• _Your assignment_: Count the lines in the listing below that hold the string "casque". Reply with the number alone.

• _Data_:
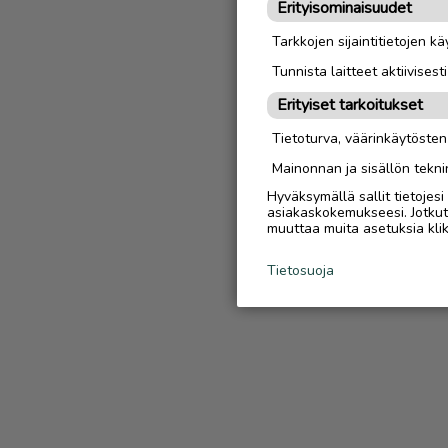
Erityisominaisuudet
Tarkkojen sijaintitietojen k
Tunnista laitteet aktiivisest
Erityiset tarkoitukset
Tietoturva, väärinkäytöste
Mainonnan ja sisällön tekni
Hyväksymällä sallit tietojes
asiakaskokemukseesi. Jotkut t
muuttaa muita asetuksia klik
Tietosuoja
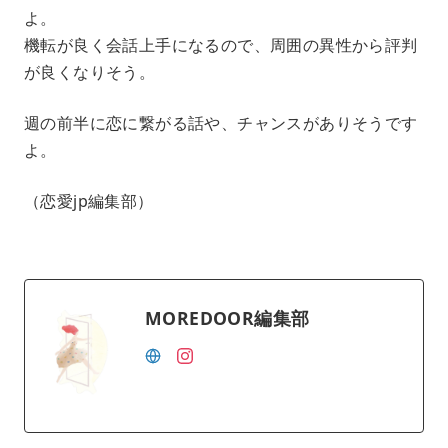
よ。
機転が良く会話上手になるので、周囲の異性から評判
が良くなりそう。
週の前半に恋に繋がる話や、チャンスがありそうです
よ。
（恋愛jp編集部）
MOREDOOR編集部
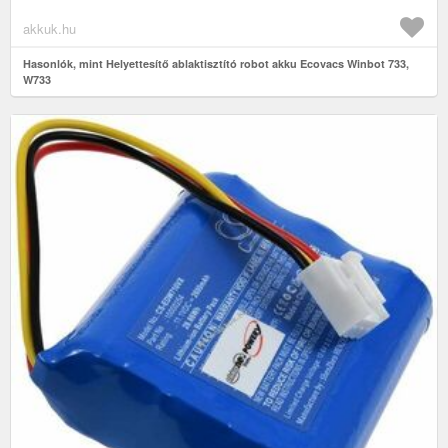
akkuk.hu
Hasonlók, mint Helyettesítő ablaktisztító robot akku Ecovacs Winbot 733,
W733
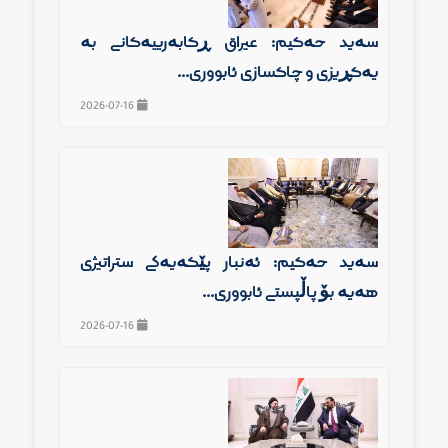
سەید حەكیم: عیراق ڕكابەرییەكانی بە
یەكڕیزی و چاكسازی ئابووری...
2026-07-16
سەید حەكیم: ئەنبار پێگەیەكی ستراتیژی
هەیە بۆ پاڵپشتی ئابووری...
2026-07-16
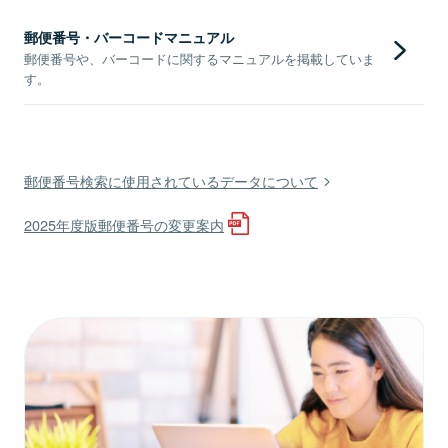
郵便番号・バーコードマニュアル
郵便番号や、バーコードに関するマニュアルを掲載していま
す。
郵便番号検索に使用されているデータについて
2025年度版郵便番号の変更案内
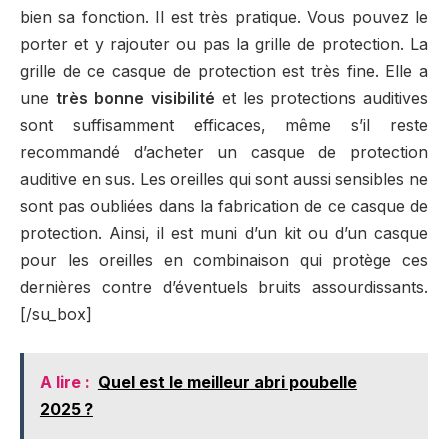
bien sa fonction. Il est très pratique. Vous pouvez le
porter et y rajouter ou pas la grille de protection. La
grille de ce casque de protection est très fine. Elle a
une
très bonne visibilité
et les protections auditives
sont suffisamment efficaces, même s’il reste
recommandé d’acheter un casque de protection
auditive en sus. Les oreilles qui sont aussi sensibles ne
sont pas oubliées dans la fabrication de ce casque de
protection. Ainsi, il est muni d’un kit ou d’un casque
pour les oreilles en combinaison qui protège ces
dernières contre d’éventuels bruits assourdissants.
[/su_box]
A lire :
Quel est le meilleur abri poubelle
2025 ?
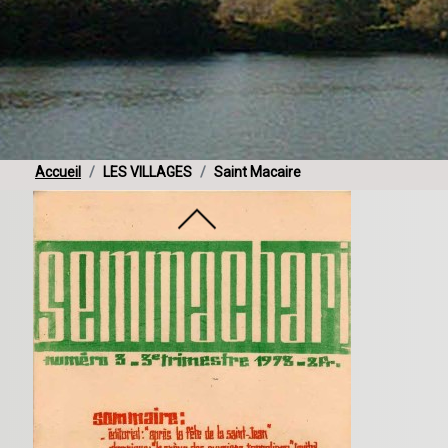
Accueil
LES VILLAGES
Saint Macaire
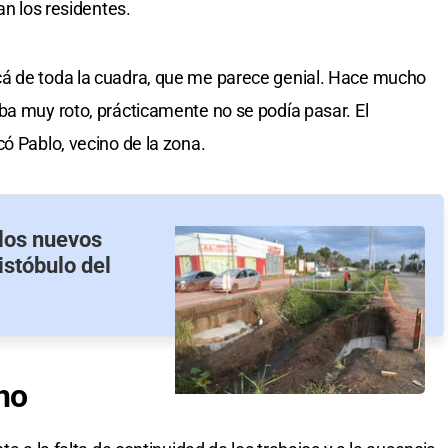
an los residentes.
á de toda la cuadra, que me parece genial. Hace mucho
ba muy roto, prácticamente no se podía pasar. El
ó Pablo, vecino de la zona.
los nuevos
istóbulo del
no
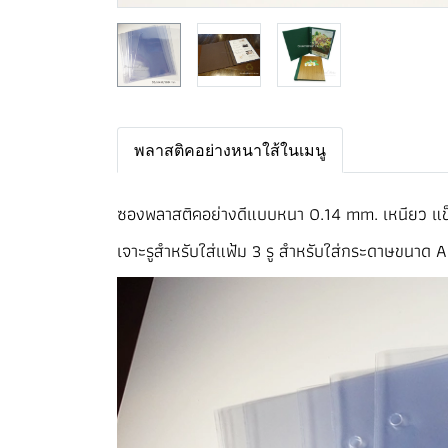
พลาสติคอย่างหนาใส้ในเมนู
ซองพลาสติคอย่างดีแบบหนา 0.14 mm. เหนียว แ
เจาะรูสำหรับใส่แฟ้ม 3 รู สำหรับใส่กระดาษขนาด 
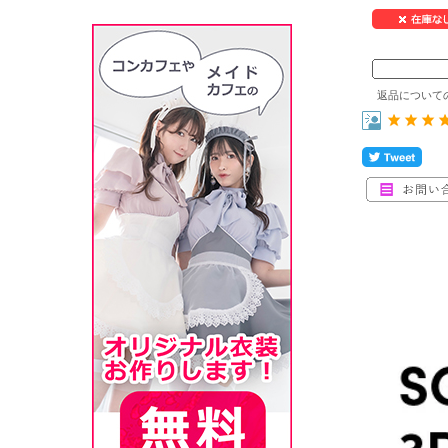
返品について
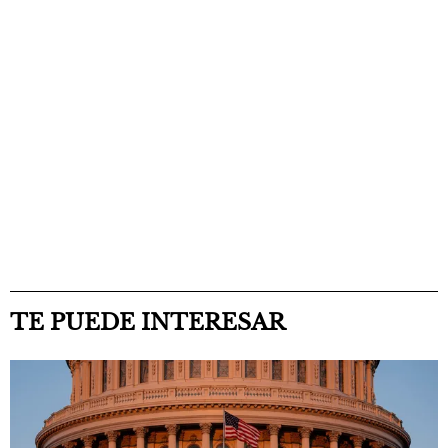
TE PUEDE INTERESAR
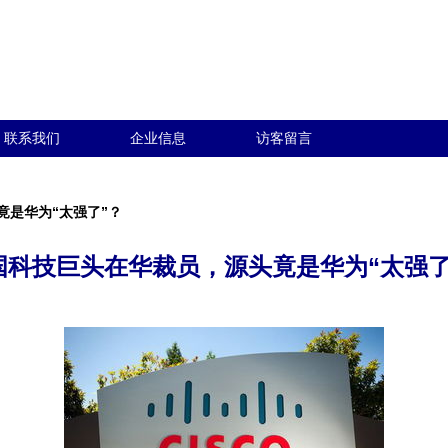
联系我们
企业信息
访客留言
竟是华为“太强了”？
国科技巨头在华裁员，源头竟是华为“太强了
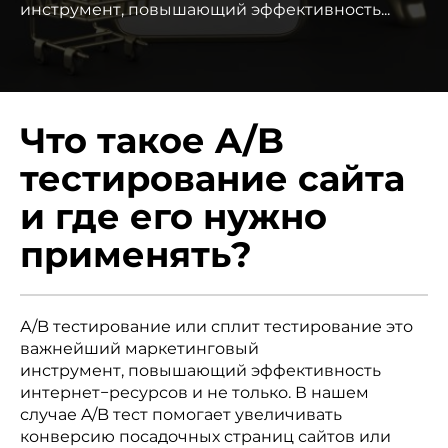
инструмент, повышающий эффективность...
Что такое A/B
тестирование сайта
и где его нужно
применять?
А/B тестирование или сплит тестирование это
важнейший маркетинговый
инструмент, повышающий эффективность
интернет−ресурсов и не только. В нашем
случае A/B тест помогает увеличивать
конверсию посадочных страниц сайтов или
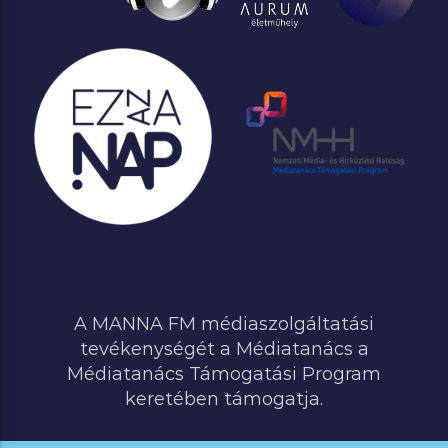
A MANNA FM médiaszolgáltatási
tevékenységét a Médiatanács a
Médiatanács Támogatási Program
keretében támogatja.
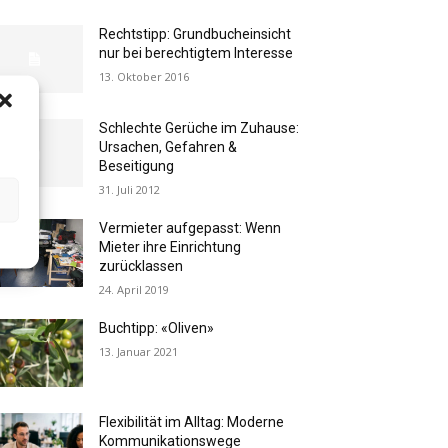
Rechtstipp: Grundbucheinsicht
nur bei berechtigtem Interesse
13. Oktober 2016
Schlechte Gerüche im Zuhause:
Ursachen, Gefahren &
Beseitigung
31. Juli 2012
Vermieter aufgepasst: Wenn
Mieter ihre Einrichtung
zurücklassen
24. April 2019
Buchtipp: «Oliven»
13. Januar 2021
Flexibilität im Alltag: Moderne
Kommunikationswege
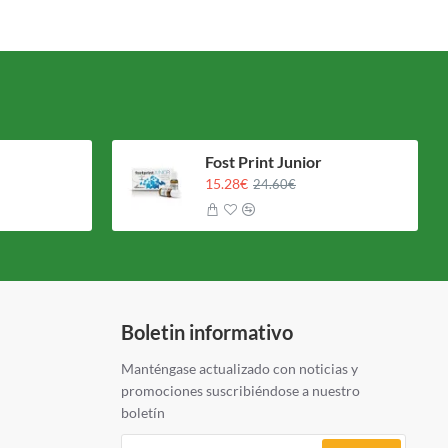
Fost Print Junior
15.28€
24.60€
Boletin informativo
Manténgase actualizado con noticias y
promociones suscribiéndose a nuestro
boletín
Tu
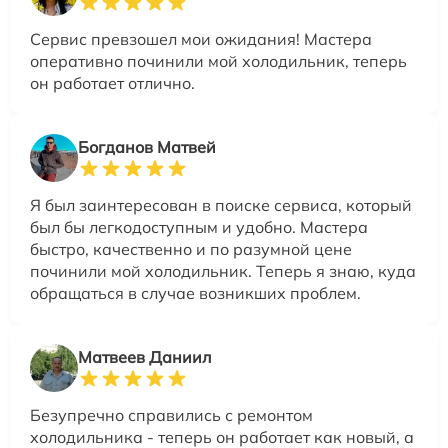
Сервис превзошел мои ожидания! Мастера
оперативно починили мой холодильник, теперь
он работает отлично.
Богданов Матвей
Я был заинтересован в поиске сервиса, который
был бы легкодоступным и удобно. Мастера
быстро, качественно и по разумной цене
починили мой холодильник. Теперь я знаю, куда
обращаться в случае возникших проблем.
Матвеев Даниил
Безупречно справились с ремонтом
холодильника - теперь он работает как новый, а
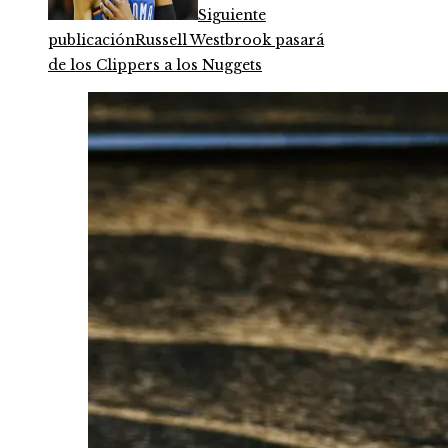
Siguiente
publicación
Russell Westbrook pasará
de los Clippers a los Nuggets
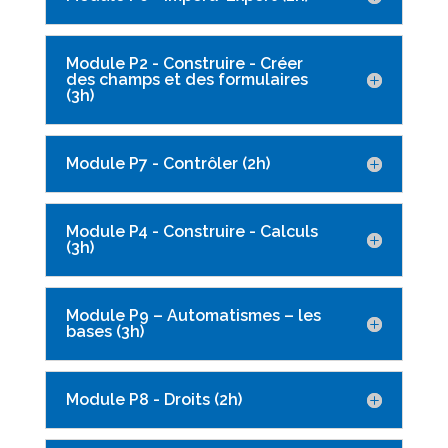
Module P2 - Construire - Créer
des champs et des formulaires
(3h)
Module P7 - Contrôler (2h)
Module P4 - Construire - Calculs
(3h)
Module P9 – Automatismes – les
bases (3h)
Module P8 - Droits (2h)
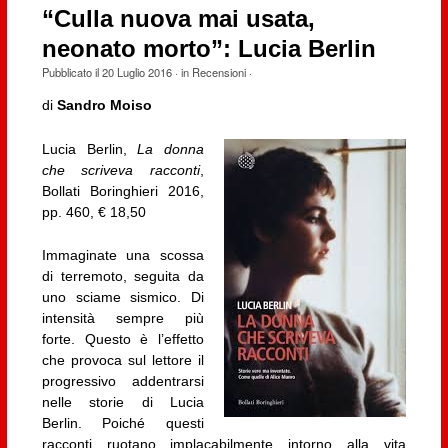
“Culla nuova mai usata,
neonato morto”: Lucia Berlin
Pubblicato il
20 Luglio 2016
· in
Recensioni
·
di
Sandro Moiso
Lucia Berlin,
La donna
che scriveva racconti
,
Bollati Boringhieri 2016,
pp. 460, € 18,50
Immaginate una scossa
di terremoto, seguita da
uno sciame sismico. Di
intensità sempre più
forte. Questo è l’effetto
che provoca sul lettore il
progressivo addentrarsi
nelle storie di Lucia
Berlin. Poiché questi
racconti ruotano implacabilmente intorno alla vita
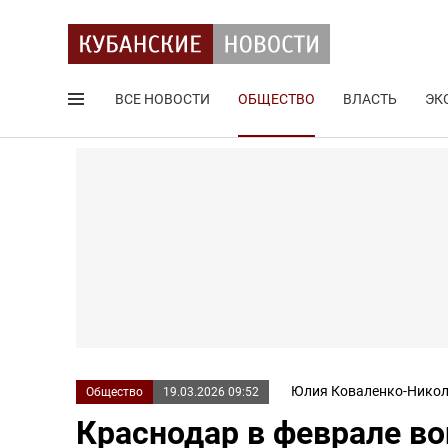
ВСЕ НОВОСТИ
ОБЩЕСТВО
ВЛАСТЬ
ЭК
Поиск по сайту
Юлия Коваленко-Никол
Общество
19.03.2026 09:52
Краснодар в феврале во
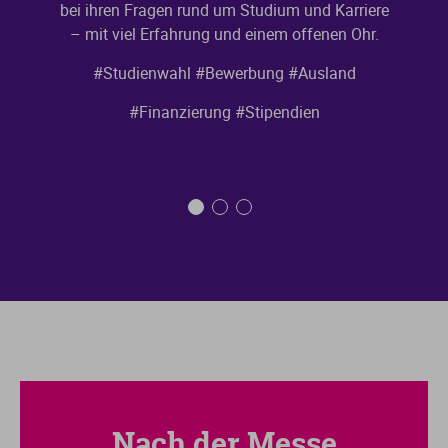
bei ihren Fragen rund um Studium und Karriere
– mit viel Erfahrung und einem offenen Ohr.
#Studienwahl
#Bewerbung
#Ausland
#Finanzierung
#Stipendien
Nach der Messe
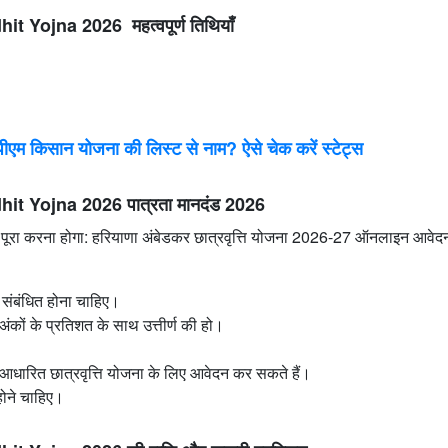
Yojna 2026 महत्वपूर्ण तिथियाँ
 किसान योजना की लिस्ट से नाम? ऐसे चेक करें स्टेट्स
 Yojna 2026 पात्रता मानदंड 2026
 को पूरा करना होगा: हरियाणा अंबेडकर छात्रवृत्ति योजना 2026-27 ऑनलाइन आवेदन
 संबंधित होना चाहिए।
अंकों के प्रतिशत के साथ उत्तीर्ण की हो।
 आधारित छात्रवृत्ति योजना के लिए आवेदन कर सकते हैं।
होने चाहिए।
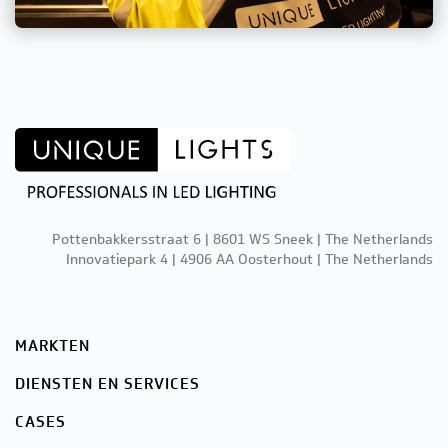
Pottenbakkersstraat 6 | 8601 WS Sneek | The Netherlands
Innovatiepark 4 | 4906 AA Oosterhout | The Netherlands
MARKTEN
DIENSTEN EN SERVICES
CASES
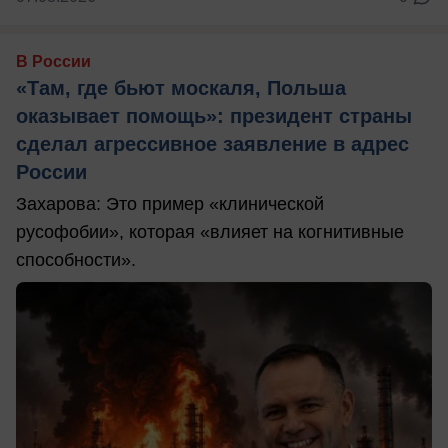
В России
«Там, где бьют москаля, Польша
оказывает помощь»: президент страны
сделал агрессивное заявление в адрес
России
Захарова: Это пример «клинической
русофобии», которая «влияет на когнитивные
способности».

• _Task output_: 4